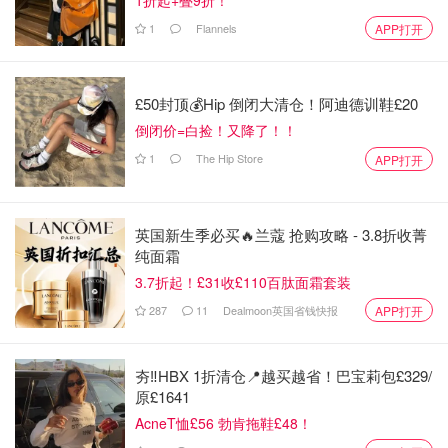
1
Flannels
APP打开
£50封顶💰Hip 倒闭大清仓！阿迪德训鞋£20
倒闭价=白捡！又降了！！
1
The Hip Store
APP打开
英国新生季必买🔥兰蔻 抢购攻略 - 3.8折收菁
纯面霜
3.7折起！£31收£110百肽面霜套装
287
11
Dealmoon英国省钱快报
APP打开
用胶带覆盖不想涂色的鞋边
夯‼️HBX 1折清仓📍越买越省！巴宝莉包£329/
原£1641
AcneT恤£56 勃肯拖鞋£48！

☆ ☆ ☆ ☆ ☆

- Work order:
Copy each line exactly, from the line containing "英国新生季必买🔥兰蔻 抢购攻略 - 3.8折收菁" down to the last line of the material, and no other lines.

- Answer space:
英国新生季必买🔥兰蔻 抢购攻略 - 3.8折收菁
纯面霜
3.7折起！£31收£110百肽面霜套装
287
11
Dealmoon英国省钱快报
APP打开
用胶带覆盖不想涂色的鞋边
夯‼️HBX 1折清仓📍越买越省！巴宝莉包£329/
原£1641
AcneT恤£56 勃肯拖鞋£48！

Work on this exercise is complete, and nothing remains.